The input: Begin

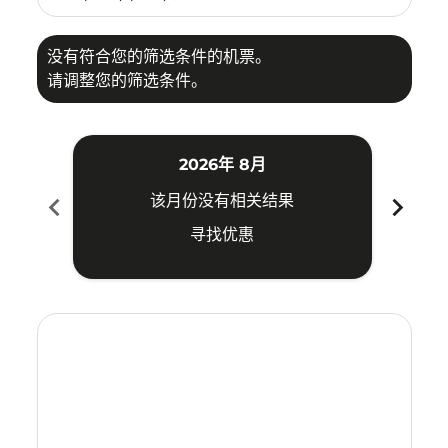
没有符合您的筛选条件的机票。
请调整您的筛选条件。
2026年 8月
chevron_left
chevron_right
该月份没有相关结果
寻找优惠
Displaying fares for 八月-2026
KUA–ICN: cmp-view-offers-disclaimer. 寻找优惠
KUA–ICN: cmp-view-offers-disclaimer. 寻找优惠
KUA–ICN: cmp-view-offers-disclaimer. 寻
KUA–ICN: cmp-view-offers-disclaimer
KUA–ICN: cmp-view-offers-discla
KUA–ICN: cmp-view-offers-di
KUA–ICN: cmp-view-offer
KUA–ICN: cmp-view-of
KUA–ICN: cmp-vie
KUA–ICN: cmp
KUA–ICN:
KUA–I
K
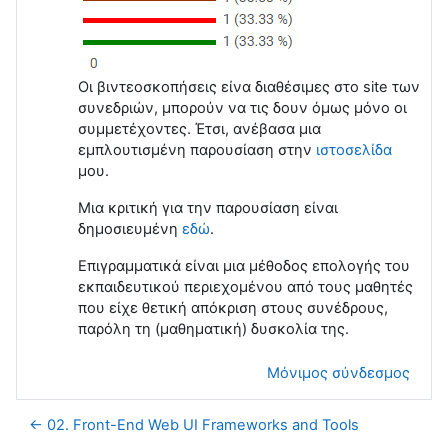
Οι βιντεοσκοπήσεις είνα διαθέσιμες στο site των
συνεδριών, μπορούν να τις δουν όμως μόνο οι
συμμετέχοντες. Έτσι, ανέβασα μια
εμπλουτισμένη παρουσίαση στην
ιστοσελίδα
μου.
Μια κριτική για την παρουσίαση είναι
δημοσιευμένη
εδώ
.
Επιγραμματικά είναι μια μέθοδος επολογής του
εκπαιδευτικού περιεχομένου από τους μαθητές
που είχε θετική απόκριση στους συνέδρους,
παρόλη τη (μαθηματική) δυσκολία της.
Μόνιμος σύνδεσμος
← 02. Front-End Web UI Frameworks and Tools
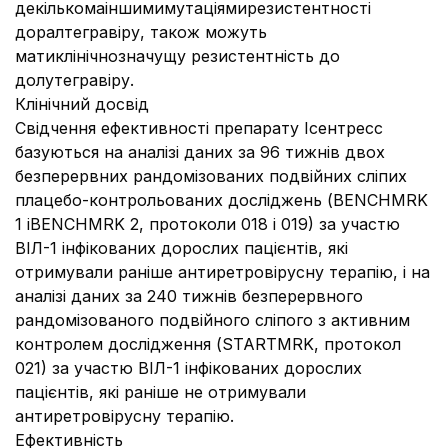
декількомаіншимимутаціямирезистентності
доралтегравіру, також можуть
матиклінічнозначущу резистентність до
долутегравіру.
Клінічний досвід
Свідчення ефективності препарату Ісентресс
базуються на аналізі даних за 96 тижнів двох
безперервних рандомізованих подвійних сліпих
плацебо-контрольованих досліджень (BENCHMRK
1 іBENCHMRK 2, протоколи 018 і 019) за участю
ВІЛ-1 інфікованих дорослих пацієнтів, які
отримували раніше антиретровірусну терапію, і на
аналізі даних за 240 тижнів безперервного
рандомізованого подвійного сліпого з активним
контролем дослідження (STARTMRK, протокол
021) за участю ВІЛ-1 інфікованих дорослих
пацієнтів, які раніше не отримували
антиретровірусну терапію.
Ефективність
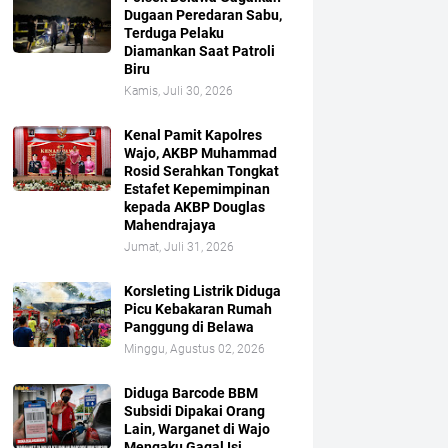
Dugaan Peredaran Sabu,
Terduga Pelaku
Diamankan Saat Patroli
Biru
Kamis, Juli 30, 2026
Kenal Pamit Kapolres
Wajo, AKBP Muhammad
Rosid Serahkan Tongkat
Estafet Kepemimpinan
kepada AKBP Douglas
Mahendrajaya
Jumat, Juli 31, 2026
Korsleting Listrik Diduga
Picu Kebakaran Rumah
Panggung di Belawa
Minggu, Agustus 02, 2026
Diduga Barcode BBM
Subsidi Dipakai Orang
Lain, Warganet di Wajo
Mengaku Gagal Isi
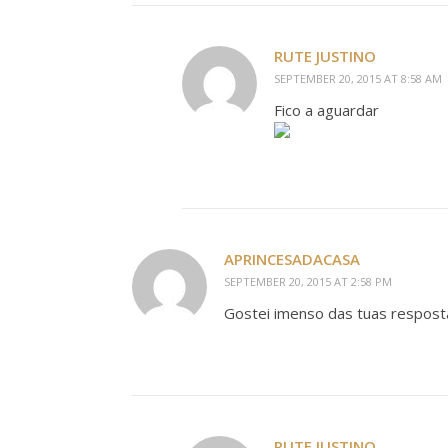
RUTE JUSTINO
SEPTEMBER 20, 2015 AT 8:58 AM
Fico a aguardar
APRINCESADACASA
SEPTEMBER 20, 2015 AT 2:58 PM
Gostei imenso das tuas respost
RUTE JUSTINO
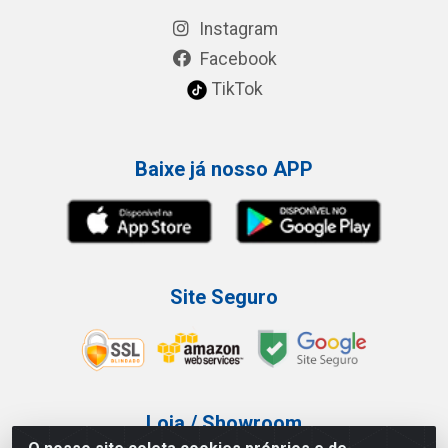
Instagram
Facebook
TikTok
Baixe já nosso APP
Site Seguro
Loja / Showroom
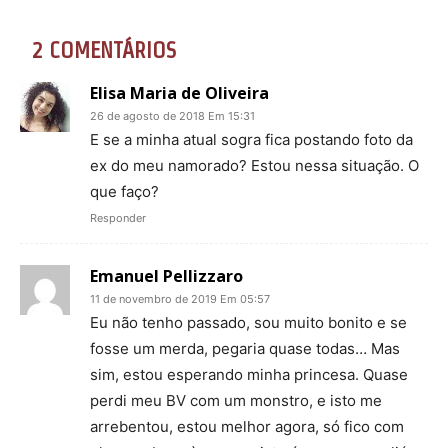
2 COMENTÁRIOS
Elisa Maria de Oliveira
26 de agosto de 2018 Em 15:31
E se a minha atual sogra fica postando foto da
ex do meu namorado? Estou nessa situação. O
que faço?
Responder
Emanuel Pellizzaro
11 de novembro de 2019 Em 05:57
Eu não tenho passado, sou muito bonito e se
fosse um merda, pegaria quase todas… Mas
sim, estou esperando minha princesa. Quase
perdi meu BV com um monstro, e isto me
arrebentou, estou melhor agora, só fico com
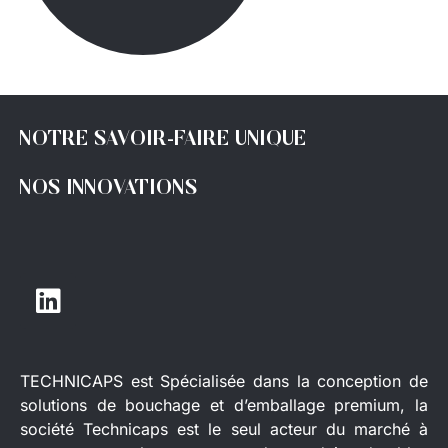
NOTRE SAVOIR-FAIRE UNIQUE
NOS INNOVATIONS
TECHNICAPS est Spécialisée dans la conception de
solutions de bouchage et d’emballage premium, la
société Technicaps est le seul acteur du marché à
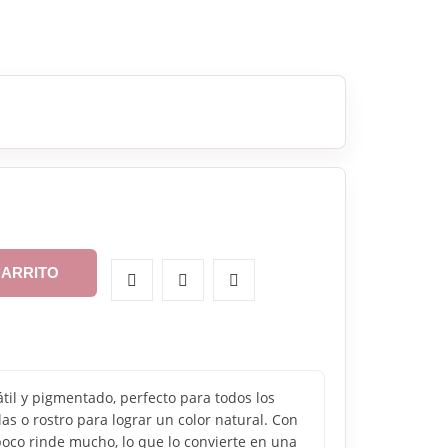
CARRITO
átil y pigmentado, perfecto para todos los
las o rostro para lograr un color natural. Con
oco rinde mucho, lo que lo convierte en una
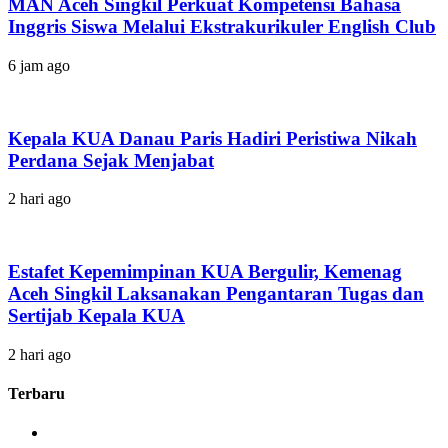
MAN Aceh Singkil Perkuat Kompetensi Bahasa
Inggris Siswa Melalui Ekstrakurikuler English Club
6 jam ago
Kepala KUA Danau Paris Hadiri Peristiwa Nikah
Perdana Sejak Menjabat
2 hari ago
Estafet Kepemimpinan KUA Bergulir, Kemenag
Aceh Singkil Laksanakan Pengantaran Tugas dan
Sertijab Kepala KUA
2 hari ago
Terbaru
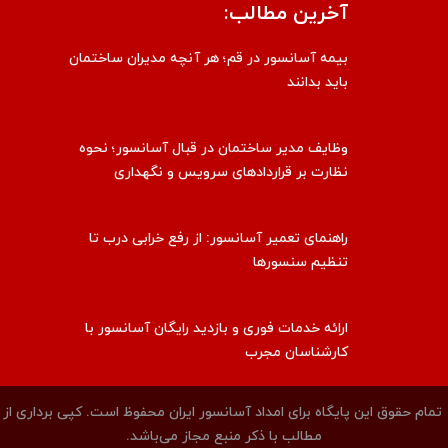
آخرین مطالب:
بیمه آسانسور در قم؛ هر آنچه مدیران ساختمان
باید بدانند
وظایف مدیر ساختمان در قبال آسانسور؛ نحوه
نظارت بر قراردادهای سرویس و نگهداری
راهنمای تعمیر آسانسور: از رفع خرابی درب تا
تنظیم سنسورها
ارائه خدمات فوری و بازدید رایگان آسانسور با
کارشناسان مجرب
تمام حقوق این پایگاه برای
امداد آسانسور ایران
محفوظ است. کپی برداری از
مطالب با ذکر منبع مجاز می‌باشد.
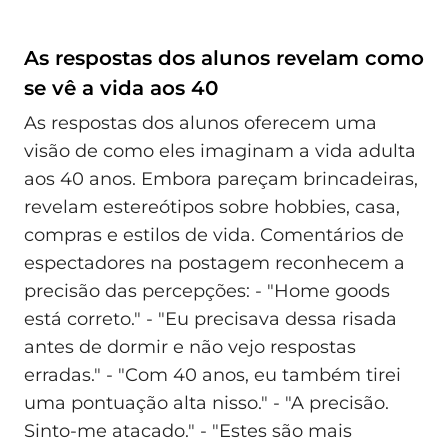
As respostas dos alunos revelam como
se vê a vida aos 40
As respostas dos alunos oferecem uma
visão de como eles imaginam a vida adulta
aos 40 anos. Embora pareçam brincadeiras,
revelam estereótipos sobre hobbies, casa,
compras e estilos de vida. Comentários de
espectadores na postagem reconhecem a
precisão das percepções: - "Home goods
está correto." - "Eu precisava dessa risada
antes de dormir e não vejo respostas
erradas." - "Com 40 anos, eu também tirei
uma pontuação alta nisso." - "A precisão.
Sinto-me atacado." - "Estes são mais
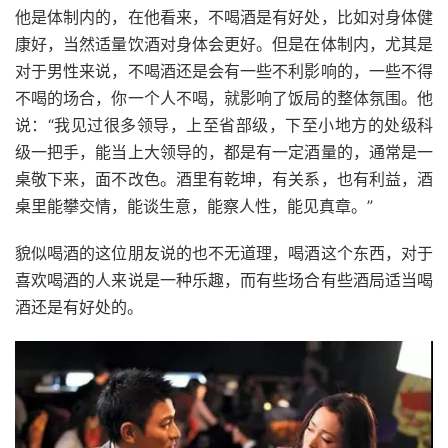
他是体制内的，在他看来，不喝酒是有好处，比如对身体健
康好，当然适量饮酒对身体会更好。但是在体制内，尤其是
对于男性来说，不喝酒还是会有一些不利影响的，一些不得
不喝的场合，你一个人不喝，就影响了饭局的整体氛围。他
说：“我见过很多领导，上至省部级，下至小地方的处级科
级一把手，能当上大领导的，都是有一定酒量的，通常是一
桌敬下来，面不改色。酒里有乾坤，有关系，也有利益，酒
桌里能攀交情，能谈生意，能察人性，能见真章。”
貌似喝酒的这位朋友说的也不无道理，喝酒这个东西，对于
喜欢喝酒的人来说是一种乐趣，而有些场合有些酒局适当喝
酒还是有好处的。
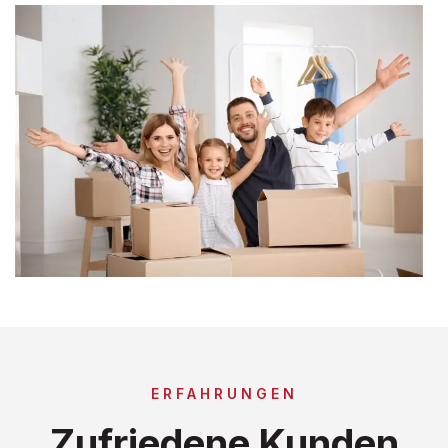
ERFAHRUNGEN
Zufriedene Kunden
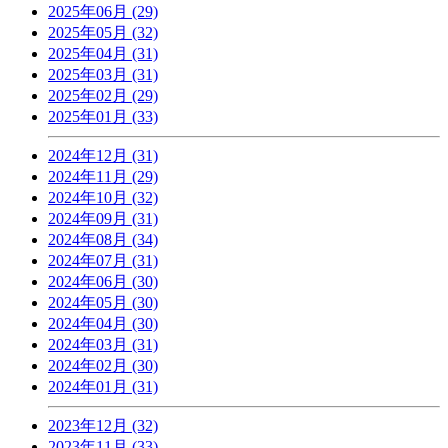
2025年06月 (29)
2025年05月 (32)
2025年04月 (31)
2025年03月 (31)
2025年02月 (29)
2025年01月 (33)
2024年12月 (31)
2024年11月 (29)
2024年10月 (32)
2024年09月 (31)
2024年08月 (34)
2024年07月 (31)
2024年06月 (30)
2024年05月 (30)
2024年04月 (30)
2024年03月 (31)
2024年02月 (30)
2024年01月 (31)
2023年12月 (32)
2023年11月 (33)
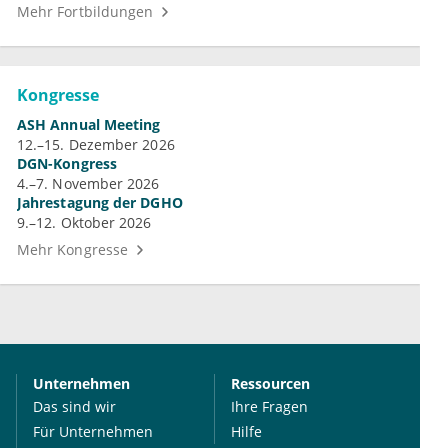
Mehr Fortbildungen
Kongresse
ASH Annual Meeting
12.–15. Dezember 2026
DGN-Kongress
4.–7. November 2026
Jahrestagung der DGHO
9.–12. Oktober 2026
Mehr Kongresse
Unternehmen
Ressourcen
Das sind wir
Ihre Fragen
Für Unternehmen
Hilfe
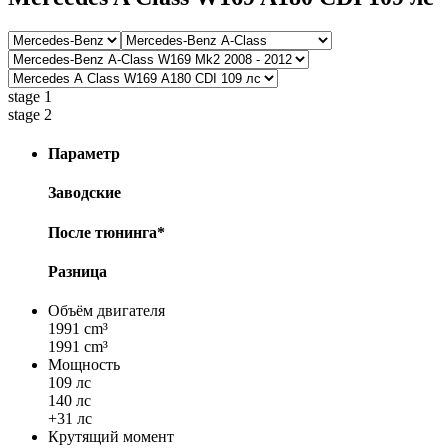
stage 1
stage 2
Параметр
Заводские
После тюнинга*
Разница
Объём двигателя
1991 cm³
1991 cm³
Мощность
109 лс
140 лс
+31 лс
Крутящий момент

The input: End

— Work required —
Out of the material above, gather each line where "παρουσίαση" appears.

— Answer box —
εμπλουτισμένη παρουσίαση στην
Μια κριτική για την παρουσίαση είναι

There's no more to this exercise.